By Jason Wojciechowski on November 14, 2007 at 9:13 PM
While the big Oakland news is that the A's will open the season against the Red Sox in Japan (and almost certainly have to face Dice-K and Hideki Okajima in front of hometown crowds -- can we bring back Keichi Yabu?), the news I found a little more shocking is that Dan Haren didn't receive even a single third-place vote in the AL Cy Young race. By VORP, he was the sixth-best pitcher in the AL, which certainly doesn't qualify him for a third-place vote, but Roy Halladay (9th), Erik Bedard (7th), and, shockingly, Justin Verlander (16th) all received third-place votes, so why not Haren? Haren was the only pitcher in the top seven in the AL who didn't receive a vote.
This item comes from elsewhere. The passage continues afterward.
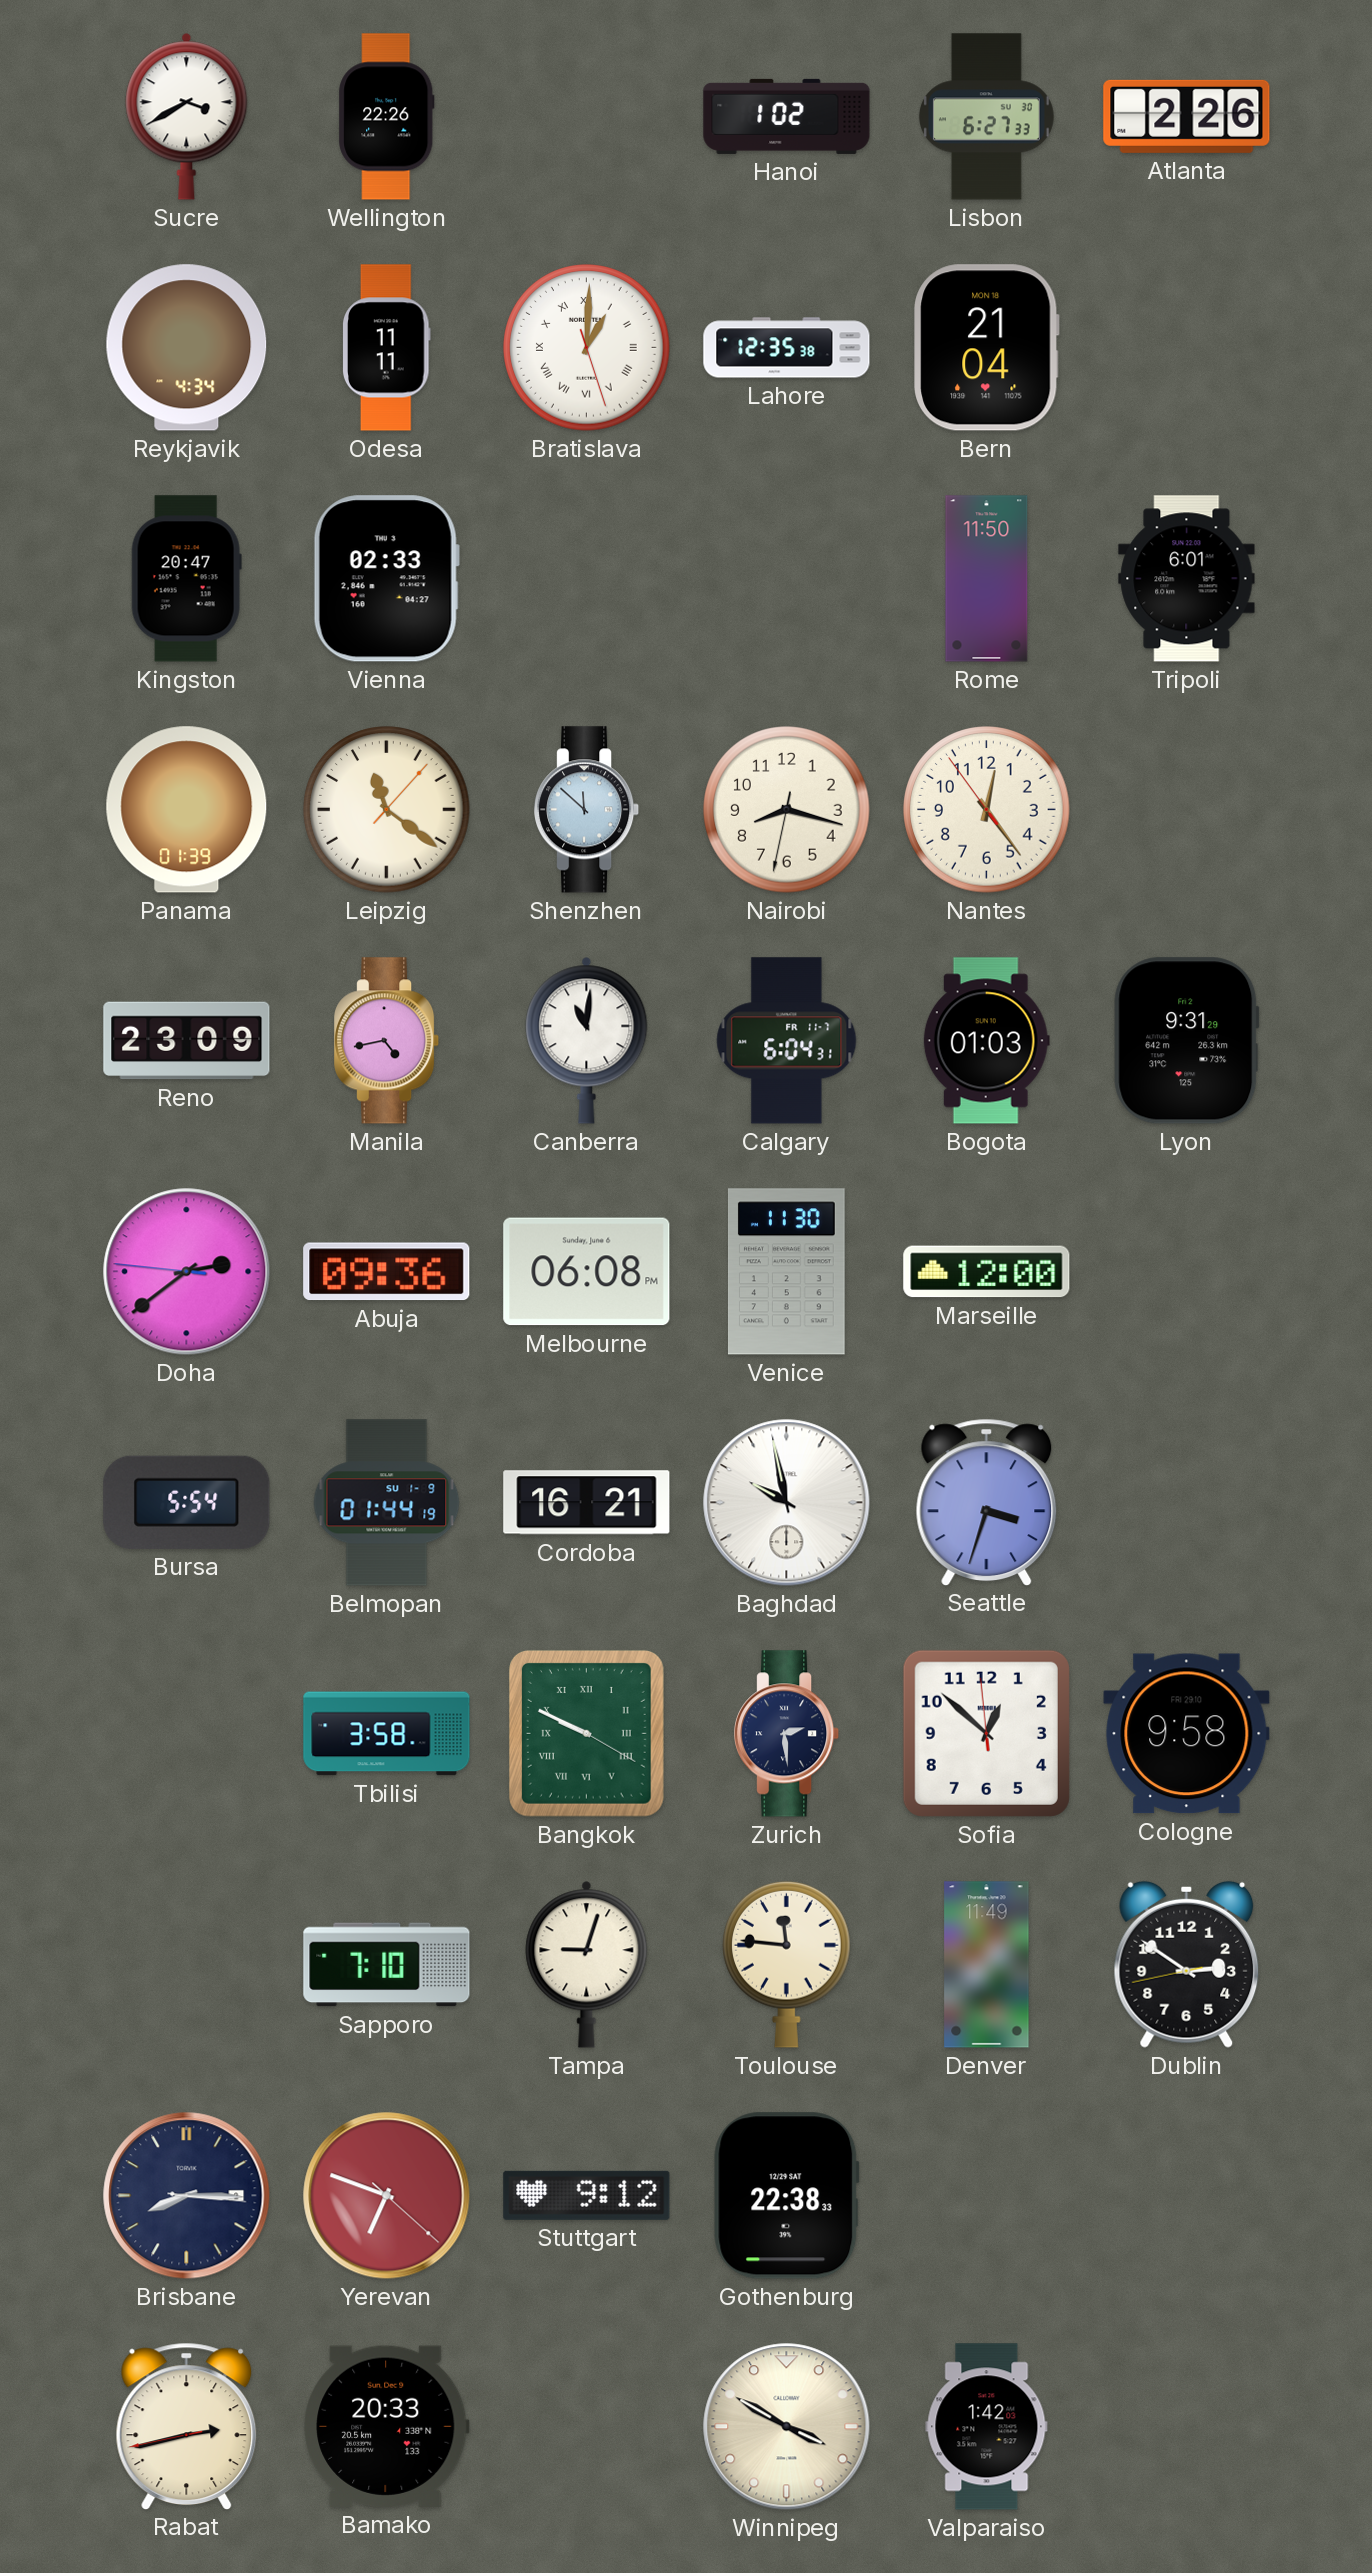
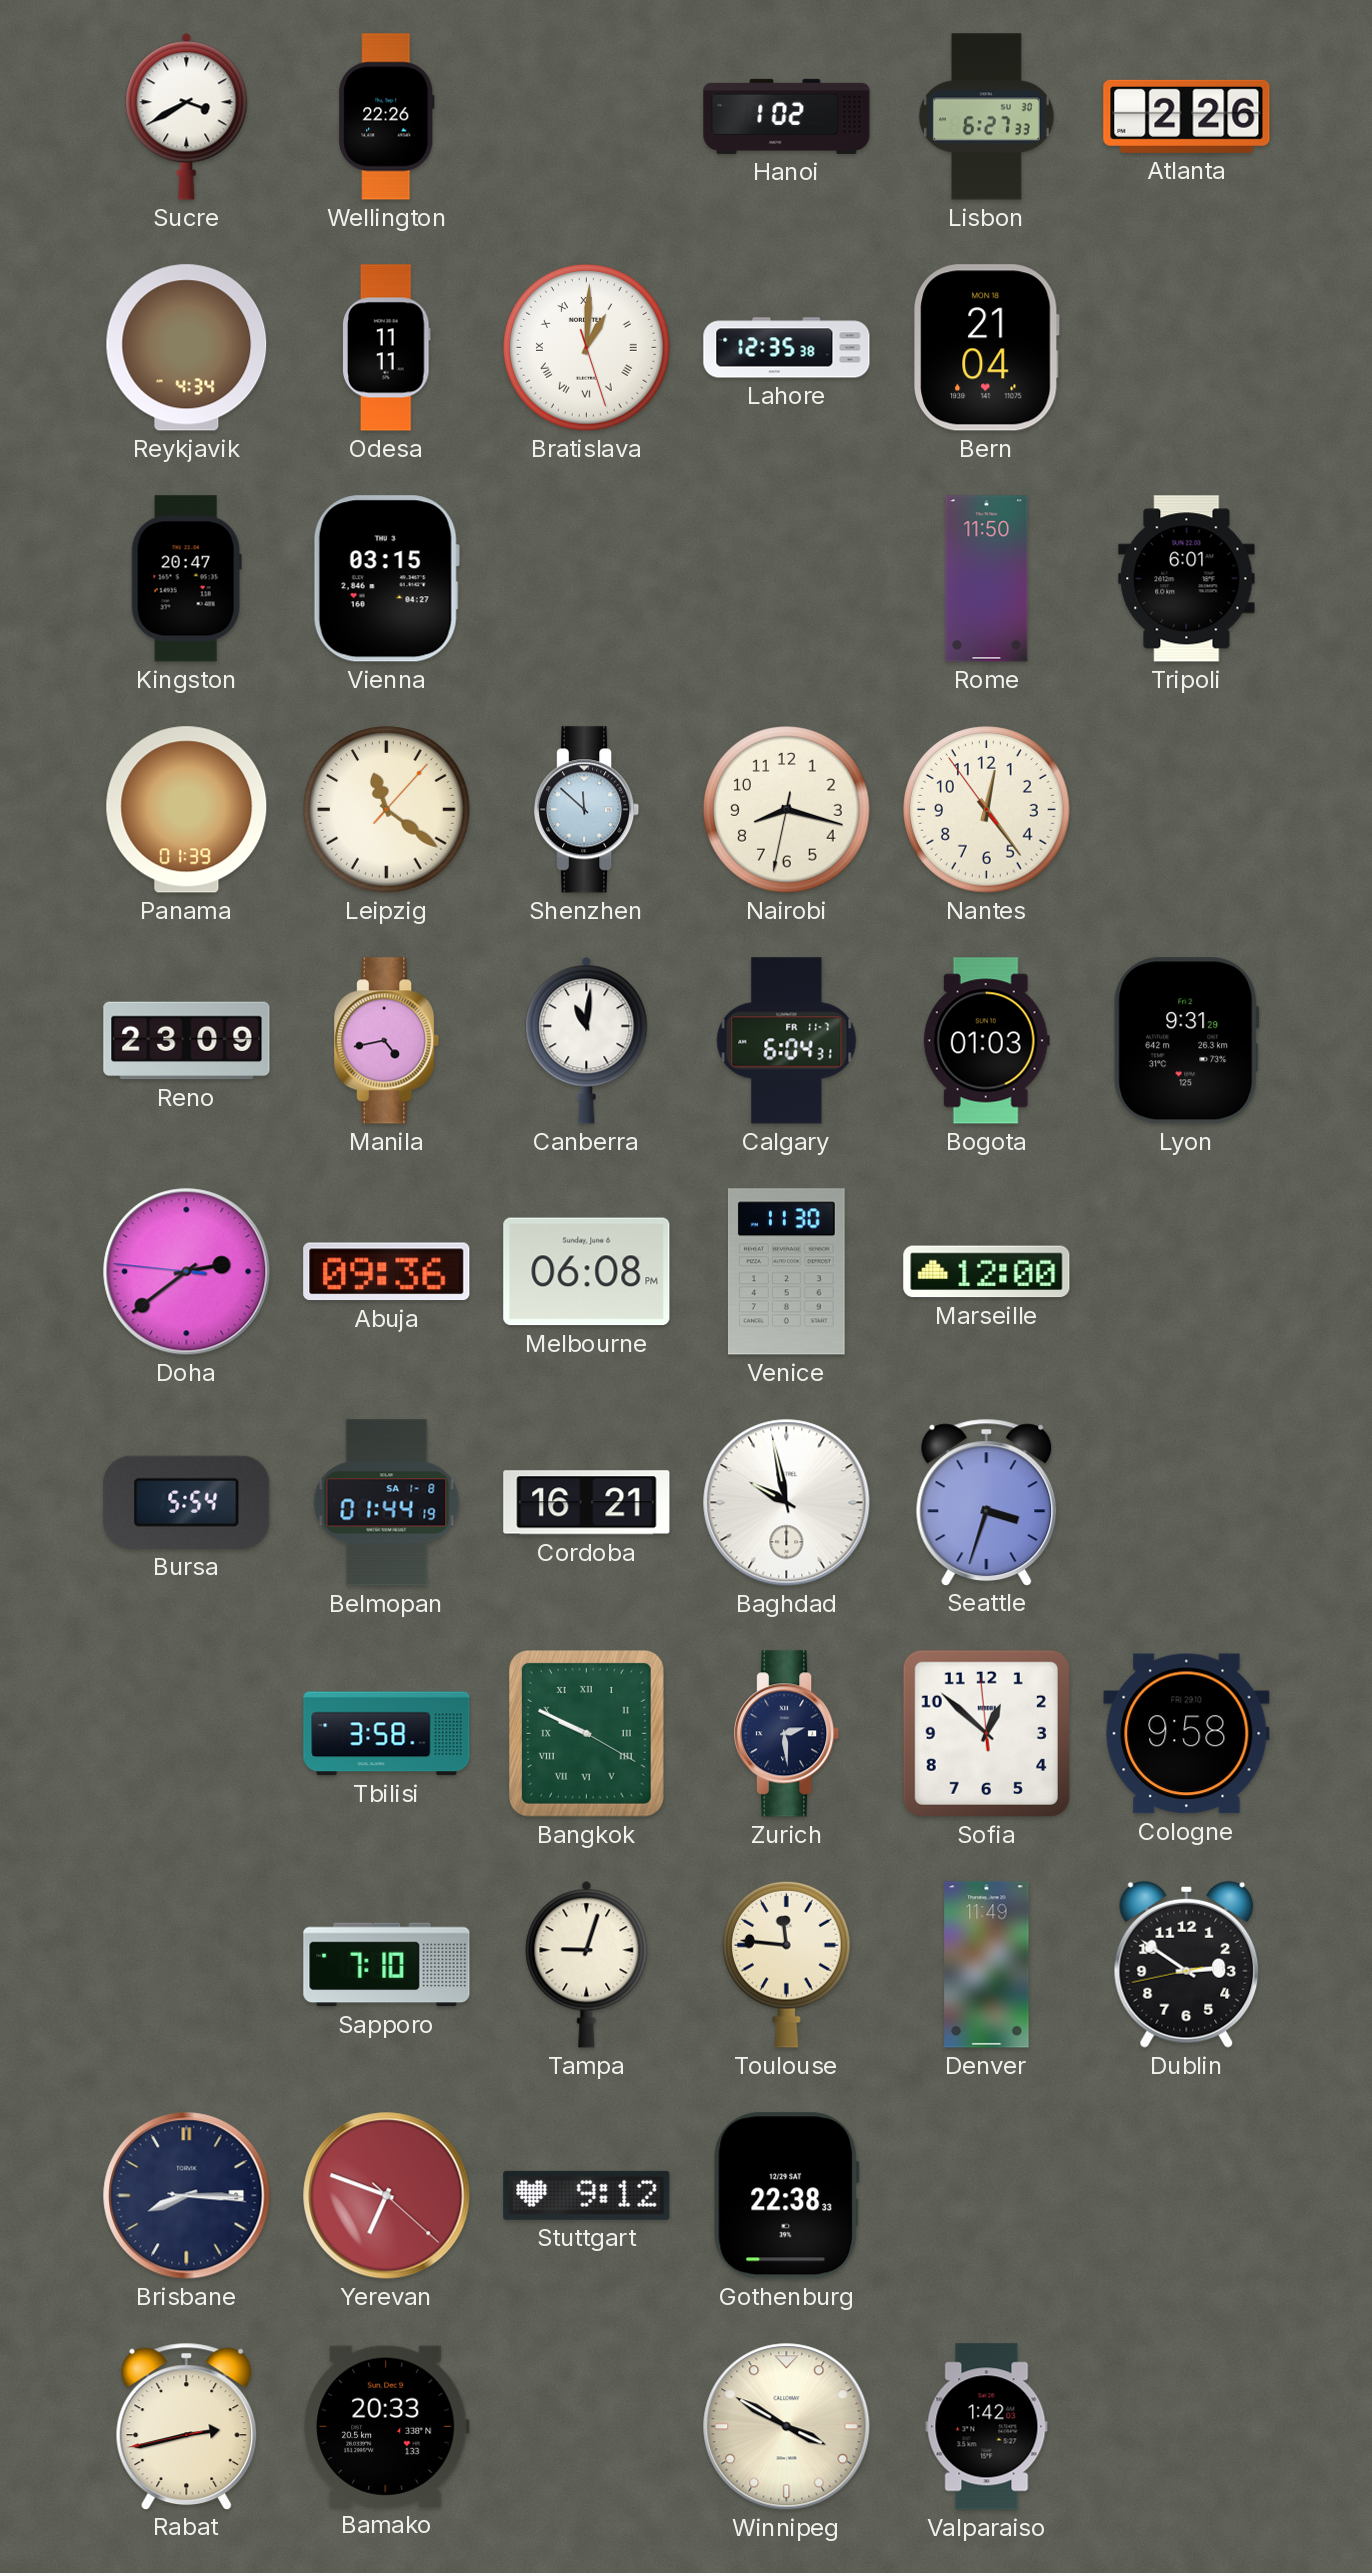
Vienna: 02:33 -> 03:15
Belmopan date: SU 1-9 -> SA 1-8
That said, Haren's grievance is but a minor complaint next to Fausto Carmona and Johan Santana's. Santana likely fell victim to "we've seen it before" syndrome, as he finished fifth in VORP and yet garnered just one third-place vote, the same that Halladay, Bedard, and Verlander got. Worst of all is what happened to Carmona. We can likely file this one under "He wasn't even the best pitcher on his own team" treatment, because, while by VORP, Carmona was second in the AL, just 1.2 runs behind Sabathia, the winner of the Cy Young and the best AL pitcher by VORP, he managed to pick up just one second-place vote and four third-place votes. Twenty-three writers left him off their ballot entirely.
This is inexplicable, especially since it's not like his mainstream stats masked his value: Carmona was second in the AL in ERA, 0.15 lower than Sabathia; and Carmona and Sabathia each had 19 wins, with Carmona taking one more loss. Carmona did have many fewer strikeouts and many more walks, but should that matter when we're purely talking about value in this season? Given Sabathia's tremendous K:BB ratio, he's certainly the better bet next year (see also Carmona's DIPS ERA, which approaches four, while Sabathia's sits comfortable around three). But the Cy Young isn't given for next year, it's given for last year. Sabathia was the right choice, but the complete ignorance of Carmona's accomplishments was misguided.